A study looked at employee​ behavior, namely​ absenteeism, promptness to​ work, and turnover. The study found that 70​% of the employees had problems with​ absenteeism, also, 50​% had problems with turnover. Suppose that 40​% of the employees had problems with both absenteeism and turnover. Use this information to find the probability that an employee selected from the group surveyed had problems with either absenteeism or turnover.

Answer 1

There is a 40% probability that an employee selected from the group surveyed had problems with either absenteeism or turnover.

Explanation:

We can solve this problem building the Venn's diagram of these probabilities.

I am going to say that

The set A are those employees who had problems with absenteeism.

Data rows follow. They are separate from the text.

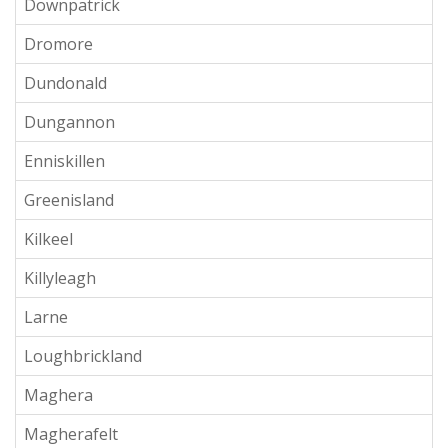
Downpatrick
Dromore
Dundonald
Dungannon
Enniskillen
Greenisland
Kilkeel
Killyleagh
Larne
Loughbrickland
Maghera
Magherafelt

The set B are those employees who had problems with turnover.

We have that:

`A = a + (A \cap B)`

In which a represents those that had problems with absenteeism but not work turnover and
`(A \cap B)` are those who had problems with both these things.

By the same logic, we have that:

`B = b + (A \cap B)`

We start finding the values from the intersection of these sets:

Suppose that 40​% of the employees had problems with both absenteeism and turnover.

This means that
`A \cap B = 0.4`.

50​% had problems with turnover

This means that
`B = 0.5`

`B = b + (A \cap B)`

`0.50 = b + 0.4`

`b = 0.10`

70​% of the employees had problems with​ absenteeism

This means that
`A = 0.7`

`A = a + (A \cap B)`

`0.70 = a + 0.4`

`a = 0.30`

Use this information to find the probability that an employee selected from the group surveyed had problems with either absenteeism or turnover.

This is

`P = a + b = 0.30 + 0.10= 0.40`

There is a 40% probability that an employee selected from the group surveyed had problems with either absenteeism or turnover.